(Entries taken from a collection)
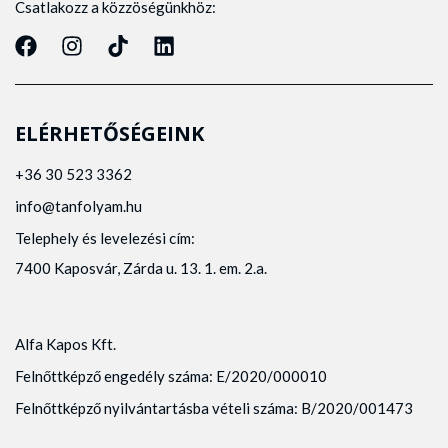
Csatlakozz a közzöségünkhöz:
ELÉRHETŐSÉGEINK
+36 30 523 3362
info@tanfolyam.hu
Telephely és levelezési cím:
7400 Kaposvár, Zárda u. 13. 1. em. 2.a.
Alfa Kapos Kft.
Felnőttképző engedély száma: E/2020/000010
Felnőttképző nyilvántartásba vételi száma: B/2020/001473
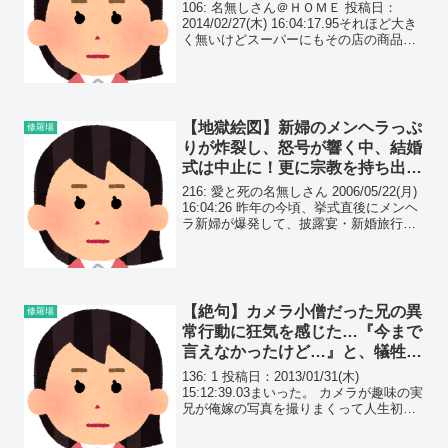
張同行の指示がでたのだが…
106: 名無しさん＠ＨＯＭＥ 投稿日：
2014/02/27(木) 16:04:17.95それほど大き
く無いけどスーパーにもその店の商品が
売っていて ほどほど有名な飲食チェーン
の会長秘書も愛人募集だった。
【地獄絵図】新婦のメンヘラっぷ
修羅場
りが炸裂し、怒号が響く中、結婚
式は中止に！更に宗教を持ち出
し、『離.婚は絶対にしない！』
216: 愛と死の名無しさん 2006/05/22(月)
と…
16:04:26 昨年の今頃、挙式直後にメンヘ
ラ新婦が爆発して、披露宴・新婚旅行・
新婚生活がキャンセルされたという結婚
式に参加してきました。
【絶句】カメラ小僧だった兄の異
修羅場
常行動に狂気を感じた…『今まで
言えなかったけど…』と、犠牲に
なっていた嫁が、語り始めた。
136: 1 投稿日：2013/01/31(木)
15:12:39.03まいった。 カメラが趣味の実
兄が俺嫁の写真を撮りまくって人生初の
大喧嘩になった 俺と兄は結構な年の差が
あって、俺夫婦２０代後半、兄夫婦４０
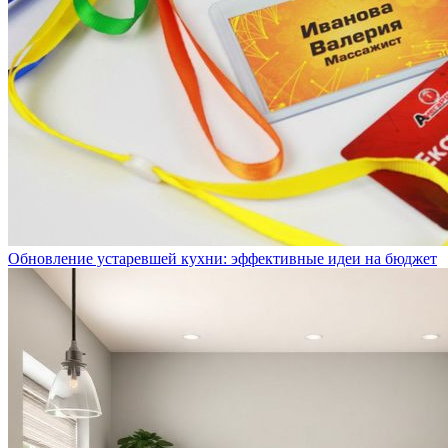
Обновление устаревшей кухни: эффективные идеи на бюджет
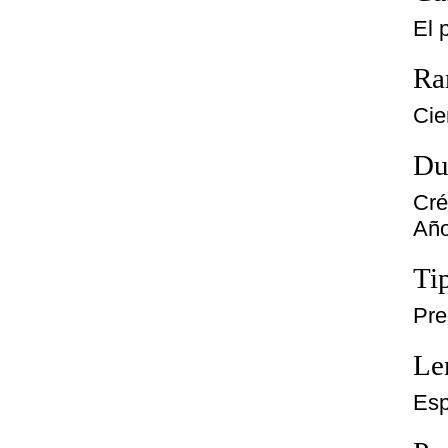
El 
Ra
Cie
Du
Cré
Año
Ti
Pre
Le
Esp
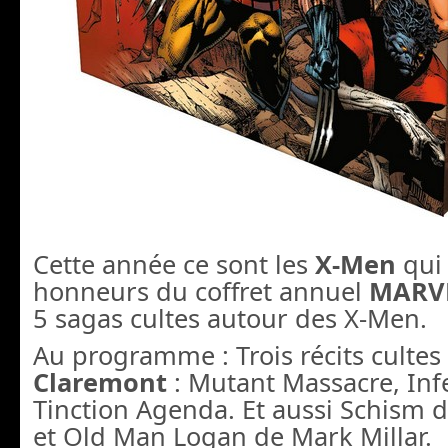
Cette année ce sont les
X-Men
qui 
honneurs du coffret annuel
MARV
5 sagas cultes autour des X-Men.
Au programme : Trois récits cultes
Claremont
: Mutant Massacre, Inf
Tinction Agenda.
Et aussi
Schism
et
Old Man Logan
de
Mark
Millar
.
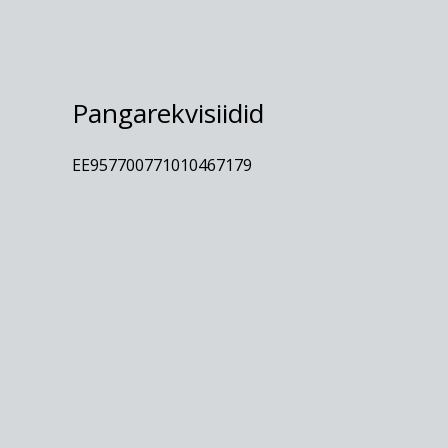
Pangarekvisiidid
EE957700771010467179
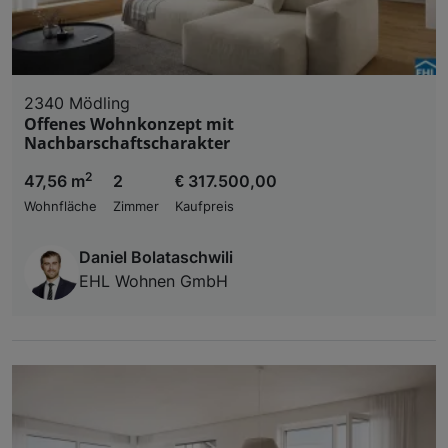
2340 Mödling
Offenes Wohnkonzept mit
Nachbarschaftscharakter
2
47,56 m
2
€ 317.500,00
Wohnfläche
Zimmer
Kaufpreis
Daniel Bolataschwili
EHL Wohnen GmbH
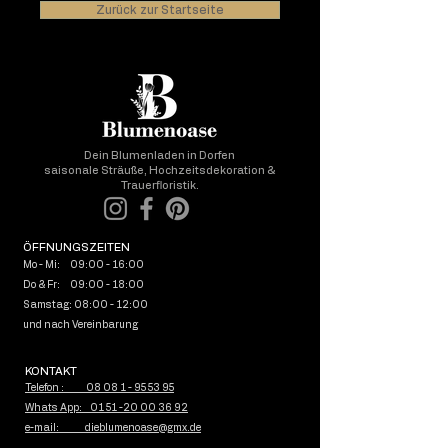
Zurück zur Startseite
Dein Blumenladen in Dorfen
saisonale Sträuße, Hochzeitsdekoration &
Trauerfloristik.
ÖFFNUNGSZEITEN
Mo - Mi: 09:00 - 16:00
Do & Fr: 09:00 - 18:00
Samstag: 08:00 - 12:00
und nach Vereinbarung
KONTAKT
Telefon : 08 08 1 - 95 53 95
Whats App: 01 51 -20 00 36 92
e-mail: dieblumenoase@gmx.de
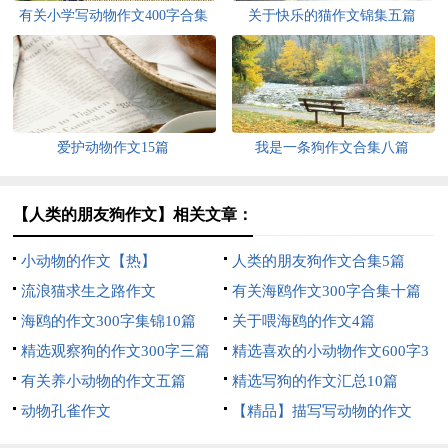
有关小学写动物作文400字合集
关于快乐的猫作文锦集五篇
七篇
爱护动物作文15篇
我是一条狗作文合集八篇
【人类的朋友狗作文】相关文章：
小动物的作文【热】
人类的朋友狗作文合集5篇
流浪猫求生之路作文
有关海鸥作文300字合集十篇
海鸥的作文300字集锦10篇
关于喂海鸥的作文4篇
精选观察狗的作文300字三篇
精选喜欢的小动物作文600字3
有关养小动物的作文五篇
篇
精选写狗的作文汇总10篇
动物孔雀作文
【精品】描写写动物的作文
400字三篇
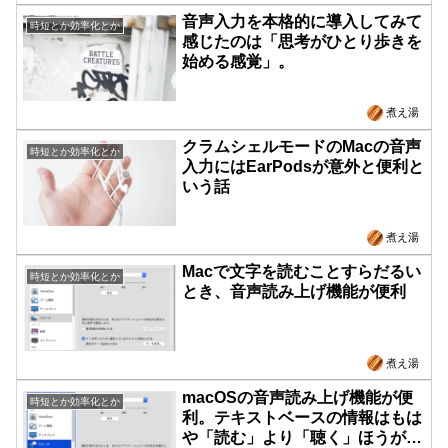
音声入力を本格的に導入してみて
時短とか効率化とか
感じたのは「思考がひとり歩きを
始める感覚」。
煮え湯
クラムシェルモードのMacの音声
時短とか効率化とか
入力にはEarPodsが意外と便利と
いう話
煮え湯
Macで文字を読むことすらだるい
時短とか効率化とか
とき、音声読み上げ機能が便利
煮え湯
macOSの音声読み上げ機能が便
時短とか効率化とか
利。テキストベースの情報はもは
や「読む」より「聴く」ほうが速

> Assignment
Working from the entries above, find every line in which the word "cultes" occurs and copy it.

> Solution
5 sagas cultes autour des X-Men.
Au programme : Trois récits cultes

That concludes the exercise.